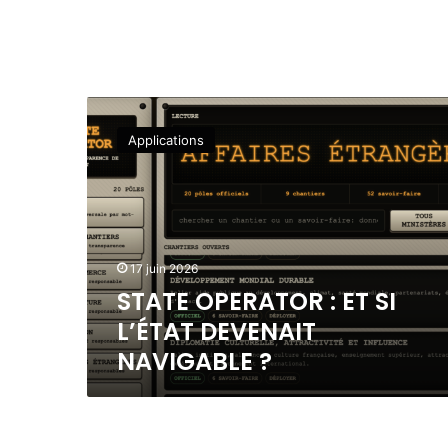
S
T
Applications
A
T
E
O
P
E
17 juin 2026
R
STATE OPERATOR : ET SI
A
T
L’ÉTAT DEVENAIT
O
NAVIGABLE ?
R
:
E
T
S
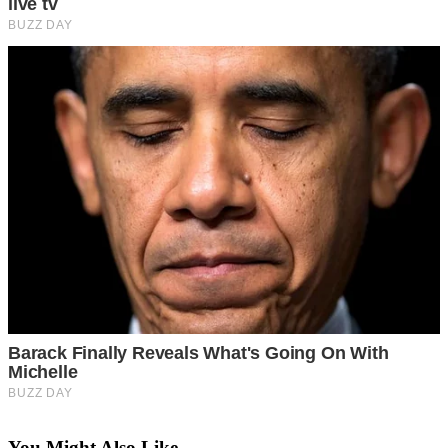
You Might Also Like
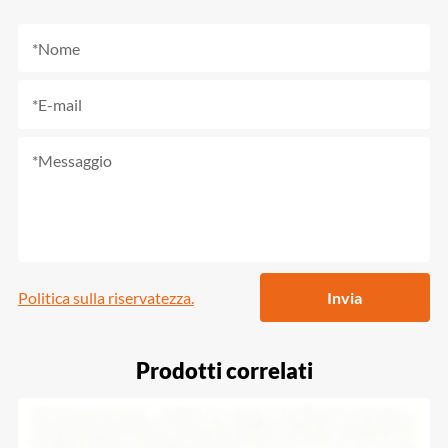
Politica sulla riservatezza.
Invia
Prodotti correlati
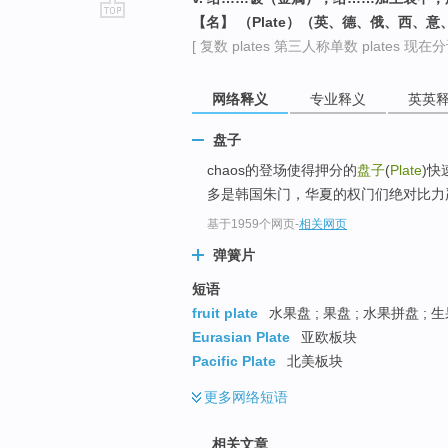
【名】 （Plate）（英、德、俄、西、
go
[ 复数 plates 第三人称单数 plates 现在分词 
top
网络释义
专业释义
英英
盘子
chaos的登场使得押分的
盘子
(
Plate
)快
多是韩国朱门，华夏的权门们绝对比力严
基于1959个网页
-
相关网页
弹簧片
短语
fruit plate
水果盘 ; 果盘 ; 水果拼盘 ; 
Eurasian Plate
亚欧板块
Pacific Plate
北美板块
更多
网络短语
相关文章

◆ ◆ ◆

**The task**
Excluding every picture, set down the listing exactly.

**Exercise result**
S
T
Applications
A
T
E
O
P
E
17 juin 2026
R
STATE OPERATOR : ET SI
A
T
L’ÉTAT DEVENAIT
O
NAVIGABLE ?
R
:
E
T
S
You Might Also Like
Politica sulla riservatezza.
Invia
Prodotti correlati
【名】 （Plate）（英、德、俄、西、
go
[ 复数 plates 第三人称单数 plates 现在分词 
top
网络释义
专业释义
英英
盘子
chaos的登场使得押分的
盘子
(
Plate
)快
多是韩国朱门，华夏的权门们绝对比力严
基于1959个网页
-
相关网页
弹簧片
短语
fruit plate
水果盘 ; 果盘 ; 水果拼盘 ; 
Eurasian Plate
亚欧板块
Pacific Plate
北美板块
更多
网络短语
相关文章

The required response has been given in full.